This is a Chaenomeles speciosa, commonly known as flowering or Chinese quince, sometimes also as Japanese quince (but not to be confused with the smaller shrub C. japonica, also known as Maule's quince).

It is edible, but very sour (lots of vitamin C!), very hard and often slightly bitter. Culinary uses are similar to regular quinces (Cydonia oblonga), but due to the high pectin content they are especially suited alone or mixed with low-pectin fruit for jams and jellies.

The plant itself is - at least in the western world - typically planted for the showy flowers as ornamental hedge (C. japonica is smaller and often planted as solitaire), not primarily for fruit. In fact, many gardeners don't realize that chaenomeles are edible.
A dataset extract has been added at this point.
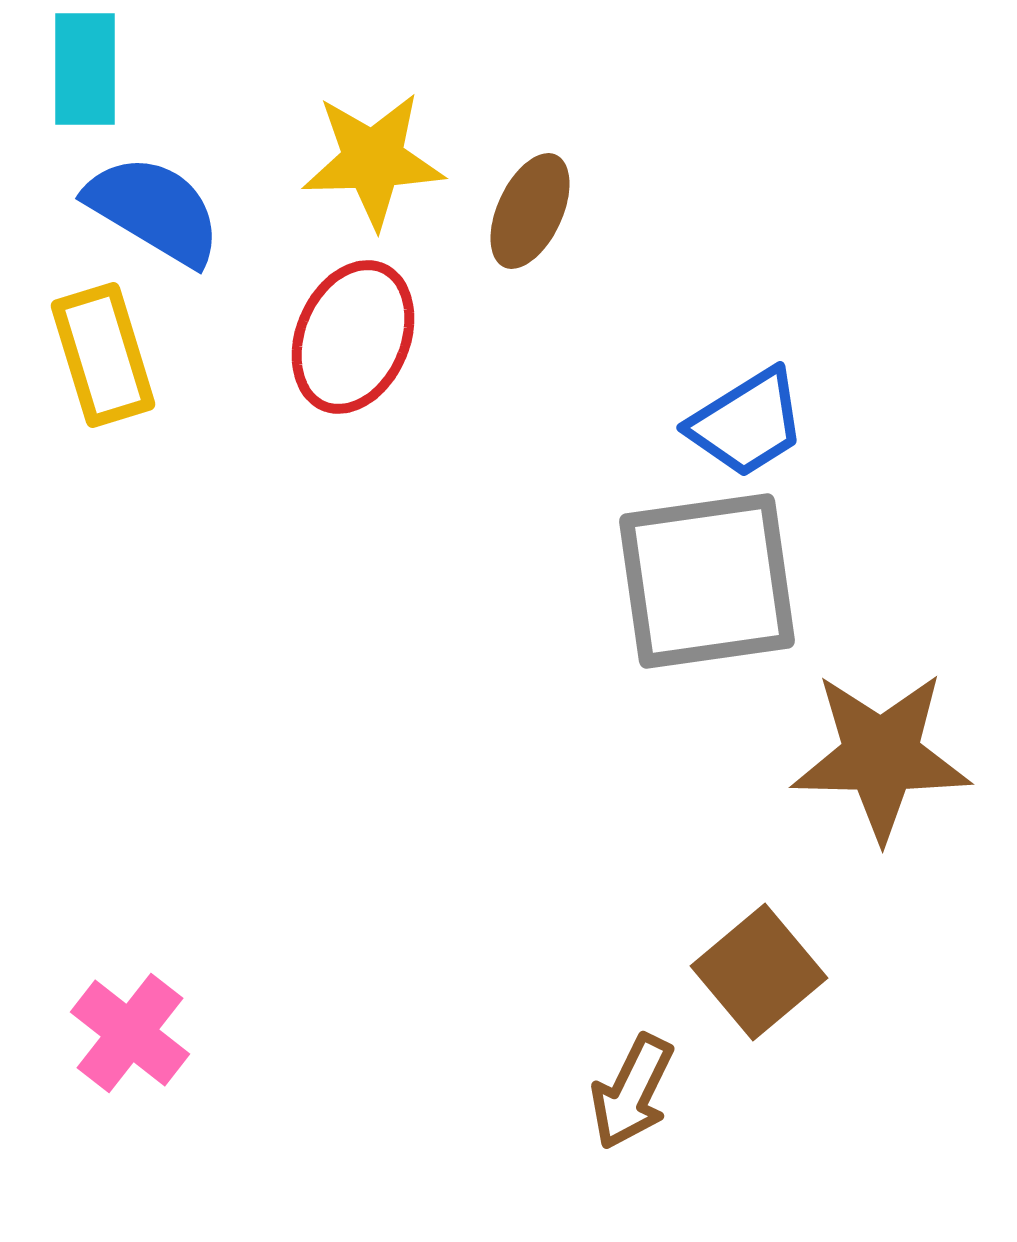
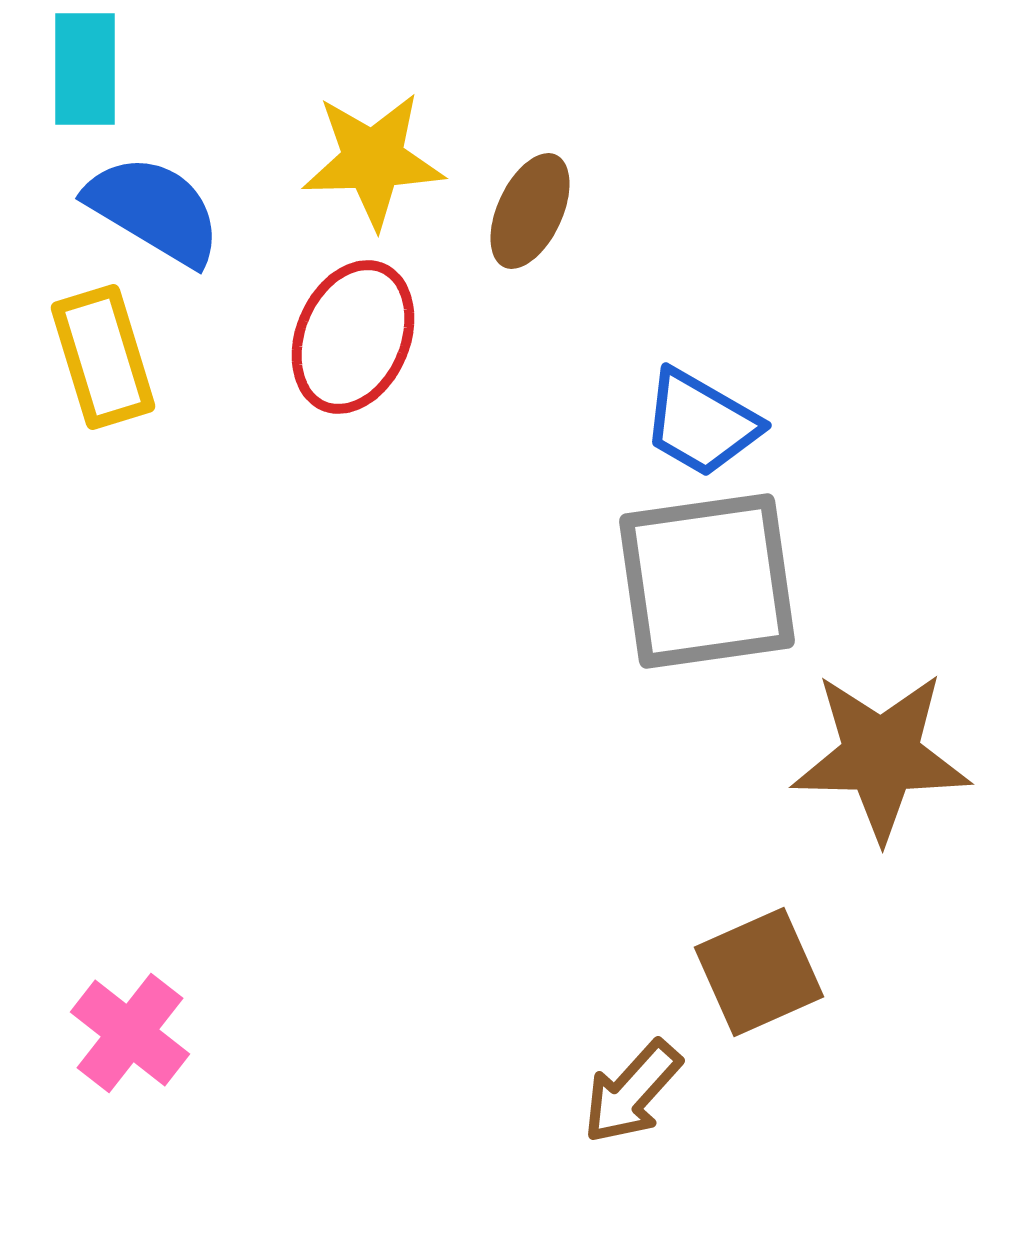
yellow rectangle: moved 2 px down
blue trapezoid: moved 46 px left; rotated 62 degrees clockwise
brown square: rotated 16 degrees clockwise
brown arrow: rotated 16 degrees clockwise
The fruit in your picture are far from ripe, they need at least another two months and will turn yellow and fragrant with dark kernels. They remain hard and if picked before the first frost and can be stored for months. Harvesting after the first frost gives you slightly softer fruit with shorter shelf life, but even better aroma as some of the bitter components are destroyed.

  • 2
    Confirmed by fruitiers.net/fiche.php?NumFiche=6636
    – user34961
    Commented Jul 31, 2017 at 8:50
  • 2
    @Stephie Flowing quince makes sense as my grandfather was not one to usually miss-identify though he did sometimes use less common names for things. I tried finding matching pictures in the green stage under flowing quince thinking that might be the issue but failed, but as soon as I threw in the Latin us gave, bingo, correct pictures. Nice research. Ripe pictures do not match my memory because I knew ripe as a golden color and most show what I would call a bright yellow instead with the russets hidden.
    – dlb
    Commented Jul 31, 2017 at 14:43

Looks like a quince to me.

Very astringent. Basically inedible raw but used in jellies with a ton of sugar. I would call it more candied that jelly myself, at least any I have ever had. In truth, in US I have seen it grown far more as an edible than a culinary item, but have always understood it is more popular some other parts of the world. Russian ladies I worked with were especially fond of them.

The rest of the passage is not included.